Try that with a e39 handbrake  , it won't hold on any hill that's a little steep. Never driven an e46, but the e39 is the same, not very easy to get moving on a steep incline.


----------



## DKSF (Apr 4, 2003)

zhangqj said:


> Chris, do you know if a CDV-less clutch would be better at handling those SF hills? I have always had the impression (personal) that those hills were harder on brakes (going downhill) than clutches (climbing uphill). Maybe CDV is the difference?


Not sure what you mean by "better". It is much easier to work the clutch on a hill once the CDV has been removed.

Also, with the CDV, I always found it difficult to do a "quick" launch, especially on hills where it's helpful. It would just slip the clutch for a second or two, then engage. Irritating.


----------



## Ågent99 (Jan 7, 2002)

zhangqj said:


> Chris, do you know if a CDV-less clutch would be better at handling those SF hills? I have always had the impression (personal) that those hills were harder on brakes (going downhill) than clutches (climbing uphill). Maybe CDV is the difference?
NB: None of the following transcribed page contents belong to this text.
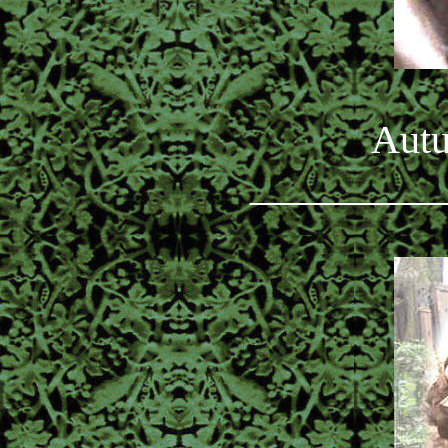
Autu
_________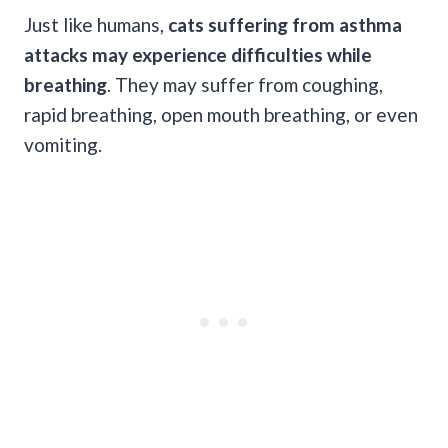
Just like humans,
cats suffering from asthma
attacks may experience difficulties while
breathing
. They may suffer from coughing,
rapid breathing, open mouth breathing, or even
vomiting.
DKSF said it just fine. Let me know if you'd like me to "adjust" your CDV for you. PM me.

Chris


----------



## Steve D (Oct 10, 2002)

Years ago they solved this problem with a device called a hillholder. It basically locked the brake line pressure when on a hill with the clutch disengaged. As the clutch pedal was released the brakes were released as well. This allowed you to have your right foot on the treadle and the car would not roll back.
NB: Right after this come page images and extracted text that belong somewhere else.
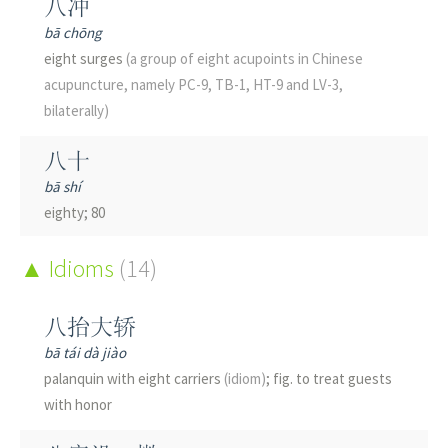
八冲
classifier
(for birds and certain animals)
; measure word
bā chōng
eight surges
(a group of eight acupoints in Chinese
只
acupuncture, namely PC-9, TB-1, HT-9 and LV-3,
zhǐ
bilaterally)
only; merely; just; but
八十
只
bā shí
zhǐ
eighty; 80
but; only
八卦
Idioms
(14)
只
bā guà
zhǐ
8 trigrams; the eight divinatory trigrams of the Book of
八抬大轿
only; just; merely
Changes
易经
; gossip; gossipy
bā tái dà jiào
分
palanquin with eight carriers
(idiom)
; fig. to treat guests
八哥
fēn
with honor
bā gē
minute; to divide; to separate; point
(bird species of China)
crested myna
(Acridotheres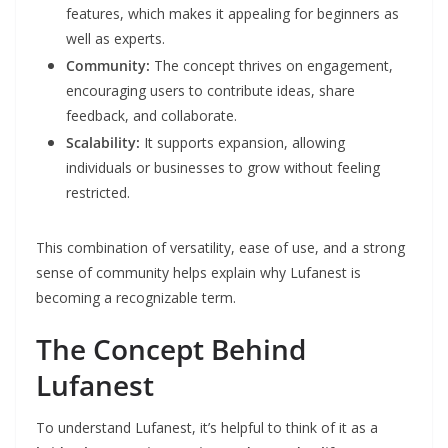
features, which makes it appealing for beginners as
well as experts.
Community:
The concept thrives on engagement,
encouraging users to contribute ideas, share
feedback, and collaborate.
Scalability:
It supports expansion, allowing
individuals or businesses to grow without feeling
restricted.
This combination of versatility, ease of use, and a strong
sense of community helps explain why Lufanest is
becoming a recognizable term.
The Concept Behind
Lufanest
To understand Lufanest, it’s helpful to think of it as a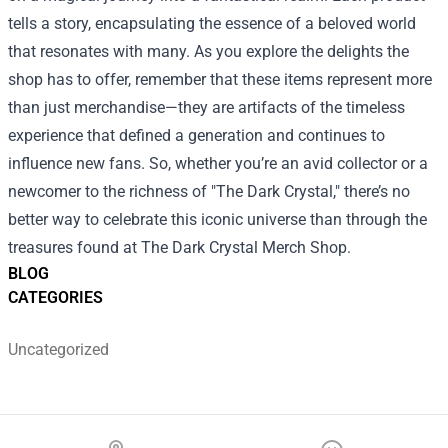
tells a story, encapsulating the essence of a beloved world
that resonates with many. As you explore the delights the
shop has to offer, remember that these items represent more
than just merchandise—they are artifacts of the timeless
experience that defined a generation and continues to
influence new fans. So, whether you’re an avid collector or a
newcomer to the richness of "The Dark Crystal," there’s no
better way to celebrate this iconic universe than through the
treasures found at The Dark Crystal Merch Shop.
BLOG
CATEGORIES
Uncategorized
Footer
This was done mechanically and was available as a factory option on some models. Today we could do this electronically perhaps integrated into the ABS system but they probably do not sell enough manual transmission cars to justify the expense.

Steve D


----------



## cokray (Feb 13, 2003)

DKSF said:


> Try that with a e39 handbrake  , it won't hold on any hill that's a little steep. Never driven an e46, but the e39 is the same, not very easy to get moving on a steep incline.
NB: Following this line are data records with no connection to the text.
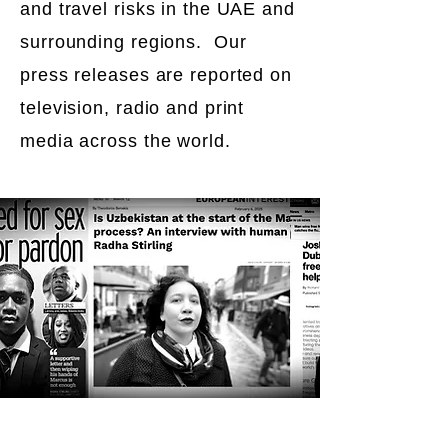
and travel risks in the UAE and
surrounding regions. Our
press releases are reported on
television, radio and print
media across the world.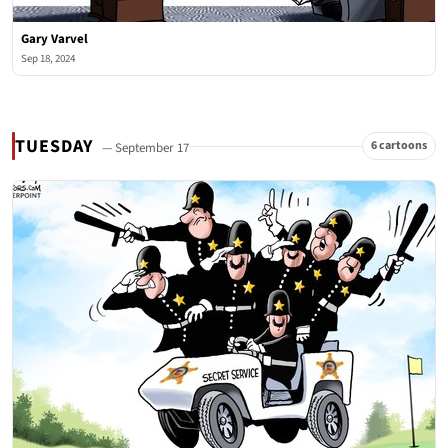
Gary Varvel
Sep 18, 2024
TUESDAY
6 cartoons
— September 17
Really? The handbrake won't hold the car on a hill? That's makes it rather useless as a brake, doesn't it? I have to pull the brake pretty hard on mine to hold position on a steep hill, but it will certainly hold the car in place (albeit with some unpleasant creaking noises, but then it makes those when I set the brake in my driveway).

It is a tricky to get my car moving on a steep hill. It's difficult to describe, but what happens is that I can steadily release the clutch (which holding the engine at say, 1500 RPM) until it is 95% of the way out and the car still hasn't started rolling forwards. If I give it more gas it just starts burning the clutch up. If I release the clutch the rest of the way it will fully engage, either stalling or lurching off, depending upon how much gas I'm giving it and how steep the hill is.

My solution to the problem is the quickly come off the clutch while increasing the gas, either the car will start rolling or jump ahead as the clutch "pops", but at least I'm moving up the hill and haven't fried the clutch. By momentarily holding the parking brake as I do this I prevent the car from gaining any momentum in the wrong direction, which just makes the clutch situation worse.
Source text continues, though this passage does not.